::: MATERIAL SHOWN :::

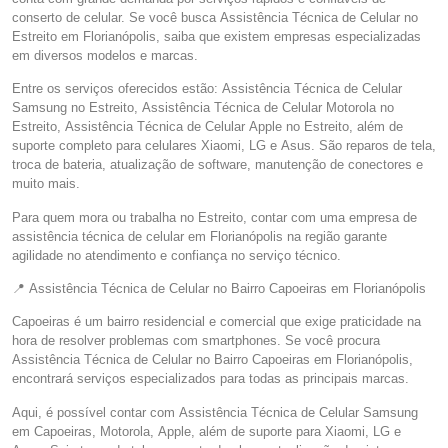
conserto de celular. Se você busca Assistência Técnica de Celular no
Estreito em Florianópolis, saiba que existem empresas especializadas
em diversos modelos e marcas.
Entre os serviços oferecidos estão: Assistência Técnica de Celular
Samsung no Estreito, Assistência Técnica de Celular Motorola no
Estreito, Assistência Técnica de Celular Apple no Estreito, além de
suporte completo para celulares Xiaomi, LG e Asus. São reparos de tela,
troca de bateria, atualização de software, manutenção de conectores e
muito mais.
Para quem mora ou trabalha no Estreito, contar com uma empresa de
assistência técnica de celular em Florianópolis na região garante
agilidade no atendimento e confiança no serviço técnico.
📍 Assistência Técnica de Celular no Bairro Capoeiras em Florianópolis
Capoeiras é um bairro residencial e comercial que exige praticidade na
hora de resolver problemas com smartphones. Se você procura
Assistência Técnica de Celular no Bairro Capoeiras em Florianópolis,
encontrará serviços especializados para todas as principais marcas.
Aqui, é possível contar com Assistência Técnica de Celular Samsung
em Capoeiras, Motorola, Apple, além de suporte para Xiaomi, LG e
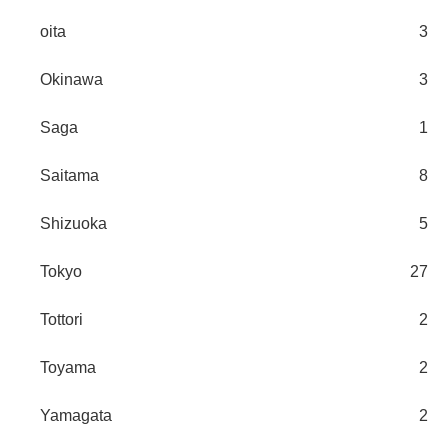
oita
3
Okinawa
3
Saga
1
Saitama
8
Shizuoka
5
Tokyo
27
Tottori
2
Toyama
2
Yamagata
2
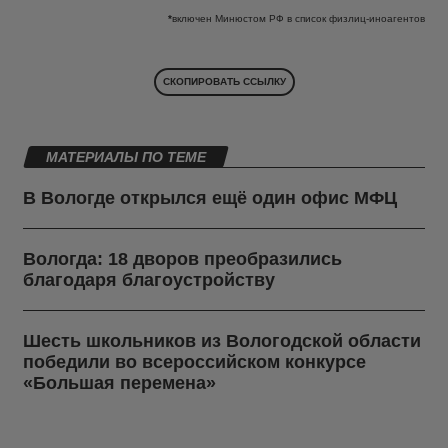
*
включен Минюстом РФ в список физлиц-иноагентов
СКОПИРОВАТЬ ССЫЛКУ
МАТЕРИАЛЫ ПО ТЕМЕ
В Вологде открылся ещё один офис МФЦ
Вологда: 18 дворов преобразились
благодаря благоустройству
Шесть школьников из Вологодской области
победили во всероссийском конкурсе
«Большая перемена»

:::
::: MATERIAL SHOWN :::

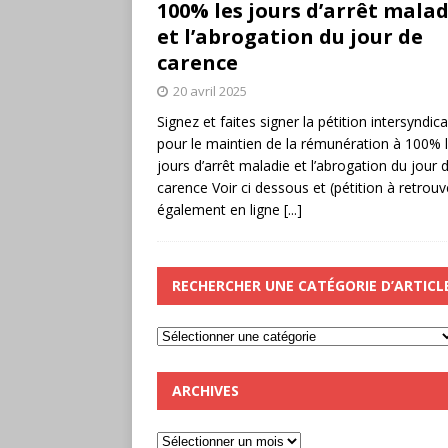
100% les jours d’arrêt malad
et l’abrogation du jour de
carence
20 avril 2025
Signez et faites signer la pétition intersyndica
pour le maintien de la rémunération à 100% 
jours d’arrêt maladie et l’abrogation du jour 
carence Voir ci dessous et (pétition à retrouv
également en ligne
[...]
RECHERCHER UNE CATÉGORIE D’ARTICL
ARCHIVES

:::

Only lines containing the word "abrogation" should appear in the answer, and every such line from the records above must be there.

et l’abrogation du jour de
jours d’arrêt maladie et l’abrogation du jour 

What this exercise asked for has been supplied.